2. | Basis of presentation and summary of significant accounting policies |
| These financial statements should be read in conjunction with the audited financial statements and notes thereto for the year ended December 31, 2008 as reported in the Company’s Form 10-K filed pursuant to 15d-2 with the Securities and Exchange Commission. |
Principles of consolidation. The condensed consolidated financial statements include the accounts of the Trust and its wholly owned subsidiary, WCFC. All significant intercompany balances and transactions have been eliminated in consolidation.

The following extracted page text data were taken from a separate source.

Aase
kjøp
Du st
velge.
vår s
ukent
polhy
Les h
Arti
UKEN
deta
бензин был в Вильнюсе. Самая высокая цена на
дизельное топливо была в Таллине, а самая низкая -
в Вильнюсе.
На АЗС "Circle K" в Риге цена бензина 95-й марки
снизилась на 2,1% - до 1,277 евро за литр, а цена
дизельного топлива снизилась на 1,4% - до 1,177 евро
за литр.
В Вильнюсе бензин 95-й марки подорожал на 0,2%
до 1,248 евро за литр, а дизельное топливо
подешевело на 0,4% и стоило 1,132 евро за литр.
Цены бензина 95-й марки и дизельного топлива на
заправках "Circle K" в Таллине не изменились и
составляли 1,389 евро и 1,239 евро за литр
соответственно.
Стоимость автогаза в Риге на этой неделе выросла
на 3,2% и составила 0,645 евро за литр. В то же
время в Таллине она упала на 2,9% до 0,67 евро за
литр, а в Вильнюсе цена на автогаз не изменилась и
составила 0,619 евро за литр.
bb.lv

| Basis of accounting. The Company prepares its condensed consolidated financial statements in accordance with accounting principles generally accepted in the United States of America and pursuant to the rules and regulations of the Securities and Exchange Commission. The financial information herein reflects all adjustments (consisting of normal, recurring adjustments) which are, in the opinion of management, necessary for a fair statement of results for the interim period. The results of operations for the three and nine months ended September 30, 2009, are not necessarily indicative of the results to be expected for the full year. |
In June 2009, the Financial Accounting Standards Board (“FASB”) approved the FASB Accounting Standards Codification (“ASC”) as the single source of authoritative nongovernmental GAAP. ASC does not change current GAAP, but simplifies user access to all authoritative GAAP by providing all the authoritative literature related to a particular topic in one place. All existing accounting standard documents have been superseded and all other accounting literature not included in the ASC is considered non-authoritative. ASC is effective for interim and annual periods ending after September 15, 2009. The Company adopted the standard on July 1, 2009 and discloses the ASC prescribed topic numbering references on a primary basis.

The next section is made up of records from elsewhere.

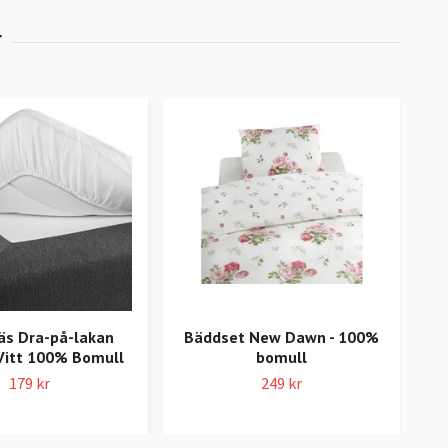
äs Dra-på-lakan
Bäddset New Dawn - 100%
Vitt 100% Bomull
bomull
179 kr
249 kr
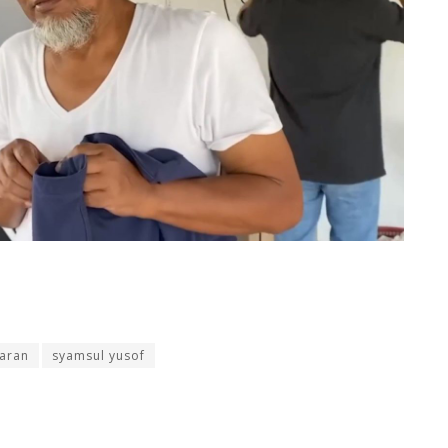
aran
syamsul yusof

Use of estimates. The preparation of condensed consolidated financial statements in conformity with accounting principles generally accepted in the United States of America requires management to make estimates and assumptions that affect the reported amounts of assets and liabilities and disclosure of contingent assets and liabilities at the date of the condensed consolidated financial statements and the reported amounts of revenues and expenses during the reporting period. Actual results could differ from those estimates.
5
EASTERN LIGHT CAPITAL, INCORPORATED
Notes to Condensed Consolidated Financial Statements
(unaudited)
2. | Basis of presentation and summary of significant accounting policies (continued) |
Cash and cash equivalents. Cash and cash equivalents include cash and highly liquid investments with maturities of three months or less when purchased. The Company deposits cash in financial institutions insured by the Federal Deposit Insurance Corporation. At times, the Company’s account balances may exceed the insured limits. The Company has not experienced losses on these accounts and management believes the Company is not exposed to significant risks on such accounts.
Marketable Securities. Marketable securities are classified as either trading or available-for-sale securities. Trading securities represent investments in exchange listed securities that are bought and held principally for the purpose of selling them in the near term. Available-for-sale securities represent investments in exchange listed securities which the Trust intends to hold for an indefinite period of time.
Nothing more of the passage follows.